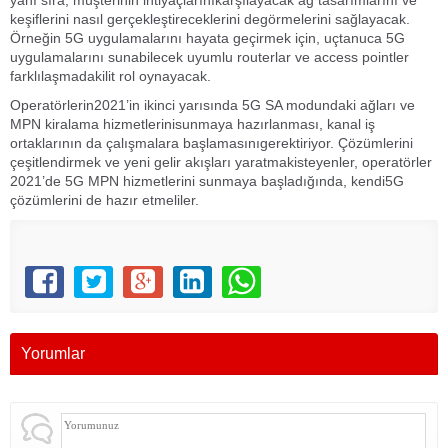
yanı sıra, müşterinin ihtiyaçlarınıkarşılayacak ağ tasarımlarını ve
keşiflerini nasıl gerçekleştireceklerini degörmelerini sağlayacak.
Örneğin 5G uygulamalarını hayata geçirmek için, uçtanuca 5G
uygulamalarını sunabilecek uyumlu routerlar ve access pointler
farklılaşmadakilit rol oynayacak.
Operatörlerin2021’in ikinci yarısında 5G SA modundaki ağları ve
MPN kiralama hizmetlerinisunmaya hazırlanması, kanal iş
ortaklarının da çalışmalara başlamasınıgerektiriyor. Çözümlerini
çeşitlendirmek ve yeni gelir akışları yaratmakisteyenler, operatörler
2021’de 5G MPN hizmetlerini sunmaya başladığında, kendi5G
çözümlerini de hazır etmeliler.
Yorumlar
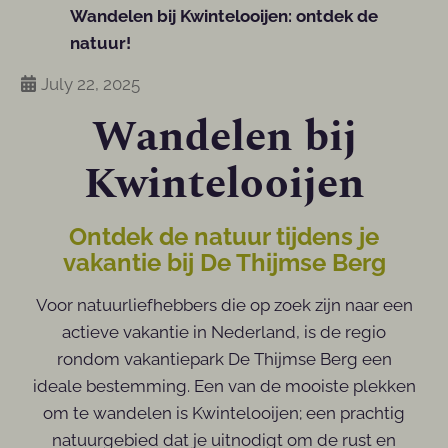
Wandelen bij Kwintelooijen: ontdek de
natuur!
July 22, 2025
Wandelen bij
Kwintelooijen
Ontdek de natuur tijdens je
vakantie bij De Thijmse Berg
Voor natuurliefhebbers die op zoek zijn naar een
actieve vakantie in Nederland, is de regio
rondom vakantiepark De Thijmse Berg een
ideale bestemming. Een van de mooiste plekken
om te wandelen is Kwintelooijen; een prachtig
natuurgebied dat je uitnodigt om de rust en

****************************************

Reproduce every entry exactly, but omit each picture.

• ANSWER FOR THE TASK:
yanı sıra, müşterinin ihtiyaçlarınıkarşılayacak ağ tasarımlarını ve
keşiflerini nasıl gerçekleştireceklerini degörmelerini sağlayacak.
Örneğin 5G uygulamalarını hayata geçirmek için, uçtanuca 5G
uygulamalarını sunabilecek uyumlu routerlar ve access pointler
farklılaşmadakilit rol oynayacak.
Operatörlerin2021’in ikinci yarısında 5G SA modundaki ağları ve
MPN kiralama hizmetlerinisunmaya hazırlanması, kanal iş
ortaklarının da çalışmalara başlamasınıgerektiriyor. Çözümlerini
çeşitlendirmek ve yeni gelir akışları yaratmakisteyenler, operatörler
2021’de 5G MPN hizmetlerini sunmaya başladığında, kendi5G
çözümlerini de hazır etmeliler.
Yorumlar
Wandelen bij Kwintelooijen: ontdek de
natuur!
July 22, 2025
Wandelen bij
Kwintelooijen
Ontdek de natuur tijdens je
vakantie bij De Thijmse Berg
Voor natuurliefhebbers die op zoek zijn naar een
actieve vakantie in Nederland, is de regio
rondom vakantiepark De Thijmse Berg een
ideale bestemming. Een van de mooiste plekken
om te wandelen is Kwintelooijen; een prachtig
natuurgebied dat je uitnodigt om de rust en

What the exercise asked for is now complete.